Comprehensive screening for PD-L1 expression in thyroid cancer
- Soomin Ahn1,*,
- Tae Hyuk Kim2,*,
- Sun Wook Kim2,
- Chang Seok Ki3,
- Hye Won Jang4,
- Jee Soo Kim5,
- Jung Han Kim5,
- Jun-Ho Choe5,
- Jung Hee Shin6,
- Soo Yeon Hahn6,
- Young Lyun Oh7⇑ and
- Jae Hoon Chung2⇑
- 1Department of Pathology, Ewha Womans University School of Medicine, Seoul, Korea
- 2Division of Endocrinology and Metabolism, Department of Medicine, Thyroid Center, Samsung Medical Center, Sungkyunkwan University School of Medicine, Seoul, Korea
- 3Department of Laboratory Medicine and Genetics, Samsung Medical Center, Sungkyunkwan University School of Medicine, Seoul, Korea
- 4Department of Medical Education, Sungkyunkwan University School of Medicine, Seoul, Korea
- 5Division of Breast and Endocrine Surgery, Department of Surgery, Samsung Medical Center, Sungkyunkwan University School of Medicine, Seoul, Korea
- 6Department of Radiology and Center for Imaging Science, Samsung Medical Center, Sungkyunkwan University School of Medicine, Seoul, Korea
- 7Department of Pathology and Translational genomics, Sungkyunkwan University School of Medicine, Seoul, Korea
- Correspondence should be addressed to Y L Oh or J H Chung; Email: bijou{at}skku.edu or thyroid{at}skku.edu
Abstract
PD-L1 expression is being considered a potential biomarker for response of anti-PD-1 or anti-PD-L1 agents in various tumors. The reported frequency of PD-L1 positivity varies in thyroid carcinomas, and multiple factors may contribute to the variability in PD-L1 positivity. We evaluated the PD-L1 expression in various thyroid cancers on a large scale. A total of 407 primary thyroid cancers with a median 13.7-year of follow-up were included. We evaluated the frequency of PD-L1 expression using a rabbit monoclonal antibody (clone SP142). In addition, we analyzed the relationships between PD-L1 expression and clinicopathologic factors, including TERT promoter, BRAF status and disease progression. Tumoral PD-L1 was expressed in 6.1% of papillary thyroid carcinomas, 7.6% of follicular thyroid carcinomas and 22.2% of anaplastic thyroid carcinomas.

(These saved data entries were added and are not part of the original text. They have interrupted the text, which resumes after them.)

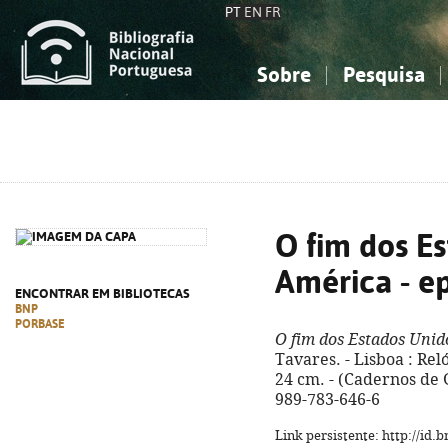
PT
EN
FR
Sobre
Pesquisa
Sobre a Bibliografia Nacional
Simples
Conhecimento, Informação...
Conhecimento, Informação...
Combinada
A
Ciências sociais...
Ciências sociais...
Arte, desporto...
Arte, desporto...
O fim dos E
América - e
ENCONTRAR EM BIBLIOTECAS
BNP
PORBASE
O fim dos Estados Unid
Tavares. - Lisboa : Reló
24 cm. - (Cadernos de 
989-783-646-6
Link persistente: http://id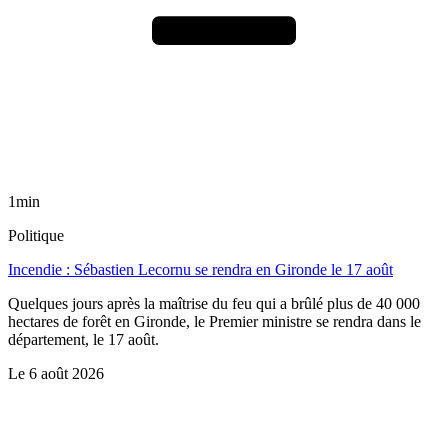
1min
Politique
Incendie : Sébastien Lecornu se rendra en Gironde le 17 août
Quelques jours après la maîtrise du feu qui a brûlé plus de 40 000
hectares de forêt en Gironde, le Premier ministre se rendra dans le
département, le 17 août.
Le
6 août 2026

The distribution of PD-L1 positivity was different according to cancer histology types (P < 0.001). All PD-L1-positive cases of follicular thyroid carcinoma and anaplastic thyroid carcinoma showed strong intensity. The proportions of positivity in PD-L1 positive anaplastic thyroid carcinomas were more than 80%. PD-L1 in immune cells was positive in 28.5% of papillary thyroid carcinoma, 9.1% of follicular thyroid carcinomas and 11.1% of anaplastic thyroid carcinomas. There was no significant association between clinicopathologic variables, disease progression, oncogenic mutation and PD-L1 expression. PD-L1 was highly expressed in a subset of patients with advanced thyroid cancer, such as follicular and anaplastic thyroid carcinoma. Identification of PD-L1 expression may have direct therapeutic relevance to patients with refractory thyroid cancer.